= Credit event =

A credit event occurs when a person or organization defaults on a significant transaction. He or she is unable to honor the terms of the contract entered, and the borrower’s ability to pay comes into question. Because the marketplace recognizes such events as related to one's credit worthiness, credit events can trigger specific protections provided by credit derivatives (e.g. credit default swap, credit default swap index, credit default swap index tranche).

A credit event triggers a swap where oftentimes the borrower has to terminate the contract and accept a settlement instead of honoring the remaining terms, because the credit event that occurred has essentially forced them to do so when they default.

== Standard events ==
The events triggering a credit derivative are defined in a bilateral swap confirmation which is a transactional document that typically refers to an International Swaps and Derivatives Association (ISDA) master agreement previously executed between the two swap counterparties. The ISDA is a global trade organization for OTC derivatives, and provide the definitions and set the standard for what we consider to be credit events.

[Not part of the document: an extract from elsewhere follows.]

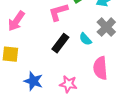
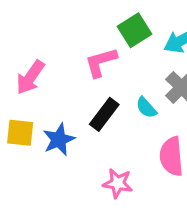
blue star: (33, 81) -> (59, 140), moved, turned 30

There are several standard credit events which are typically referred to in credit derivative transactions:
- Bankruptcy
- Failure to Pay
- Restructuring
- Repudiation
- Moratorium
- Obligation Acceleration
- Obligation Default

Credit events can have huge implications because they put lenders in a bad spot with high risk, where money and contractual obligations are lost or broken. These swaps are essentially insurance against non payment to where if a credit event occurs, the seller compensates the buyer. These swaps are a way for lenders to minimize risk and modify returns as they are provided insurance for the potential negative outcomes.

== Restructuring ==
A restructuring credit event, according to the ISDA, occurs when there is either a reduction in the interest rate or principal amount, a deferment or other postponement for payment, a change that causes subordination to obligations, or if there is any change in the composition of the payments interest and principal.

== Watchlists ==
The watchlists are a rating review created by the credit rating agencies that assist firms in avoiding entering into contracts that might experience a credit event. The watchlist is used for higher creditworthy borrowers to improve the delivery of information, however for borrowers with bad credit it acts as a red flag/warning sign for the firm to stay away from a risk inducing contract. This can reduce risk for firms before they enter into a bad contract, where they may experience a credit event and eventually be looking to sell it off to transfer risk. The watchlist can help firms see problems before they happen.